This story is about an artist's masterpiece that almost wasn't, a daughter's gift that was nearly lost and a father's legacy that was nearly turned to ash.
The sounds of clanging, clanking, scraping and sanding fill the air at Sunburst Stained Glass in Newburgh.
Tucked away off to the side is Sue Morrison's corner office and she doesn't want to be bothered. The hand-written sign flanking the doorway makes that very clear.
Picasso used canvas. Morrison uses glass.
"A customer can come in with no idea what they want but by the time they've left, I have an idea of what they want," Morrison said. "If I can involve something personal with that customer, I feel like that connection remains part of the piece."
At Sunburst Stained Glass, that connection hangs on the walls, in the window and in a box on a table.
Morrison's schedule is booked until June 2013 but she's found the time for something special.
"This is the flag that was on my dad's casket at his internment," Morrison said. "I don't want to imagine losing something like this. It's something that can't be replaced."
Carefully, meticulously and methodically, Morrison peels apart the vinyl-based sticker. It's perforated around the edges of lettering that spells out a name.
The name is Captain Harry E. Thompson, Morrison's late father.
Her newest masterpiece would be a tribute to her father who fought in World War II.
It would also be a gift to her sister.
"That flag has been in my sister's possession for a year," Morrison said. "As Christmas was approaching, I was trying to think of things for her. I thought about having a box made for the flag, a wooden box."
It would be a surprise.
Like any small business owner, Morrison went to another small business just down the road from her studio on Jennings Street.
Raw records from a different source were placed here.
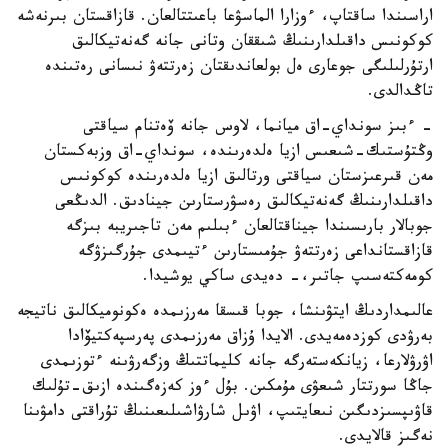
اراسىندا ساقتاپ، ءوزارا الماسۋعا باعىتتالعان. قازاقستان بىرنەشە
كوكونىس داقىلدارىنىڭ شىققان وتانى جانە گەنەتيكالىق
ارتۇرلىلىگى جوعارى ەل بولعاندىقتان زەرتتەۋ نىسانى رەتىندە
تاڭدالدى.
- ءبىز سونداي-اق ميانما، لاوس جانە ۆەتنام سياقتى
وڭتۇستىك-شىعىس ازيا ەلدەرىندە، سونداي-اق وزبەكستان
مەن قىرعىزستان سياقتى ورتالىق ازيا ەلدەرىندە كوكونىس
داقىلدارىنىڭ گەنەتيكالىق رەسۋرستارىن جينادىق. الدىڭعى
جوبالار بارىسىندا جيناقتالعان ءبىلىم مەن تاجىريبە بىزگە
قازاقستانداعى زەرتتەۋ جۇمىستارىن ءتيىمدى جۇرگىزۋگە
كومەكتەسىپ جاتىر،- دەيدى ساكي يوشيدا.
عالىمداردىڭ ايتۋىنشا، جوبا قىسقا مەرزىمدە ەكونوميكالىق ناتيجە
بەرۋدى كوزدەمەيدى. الايدا ۇزاق مەرزىمدى پەرسپەكتيۆادا
اۋرۋلارعا، زيانكەستەرگە جانە كليماتتىڭ وزگەرۋىنە ءتوزىمدى
جاڭا سورتتار شىعۋى مۇمكىن. بۇل ءوز كەزەگىندە ازىق-تۇلىك
قاۋىپسىزدىگىن نىعايتىپ، اۋىل شارۋاشىلىعىنىڭ تۇراقتى دامۋىنا
نەگىز قالايدى.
She went to Egan's Framing.
It was here where she'd receive a surprise in return.
"It didn't hit me for a few days," Morrison said. "I thought, oh my gosh, it just about bowled me over when I realized how close it had come."
"I picked up the box and flag just before the fire, almost literally just before the fire. Had the fire occurred a day earlier or I waited a little longer, it'd be gone."
Glass is brilliant, precious and fragile, much like the flag she nearly lost.
"There would have been regret," Morrison said. "But it's one of those things that happens just like the people who were lost in the action that led to this flag being so important.
In her work, Sue Morrison can see herself and a little bit of her father too.
That's one of life's most precious gifts.
And to think... it almost never happened.
Ultimately, the name of Morrison's father will stretch across the middle of the boxed flag with frosted glass. It should be done within the next couple days.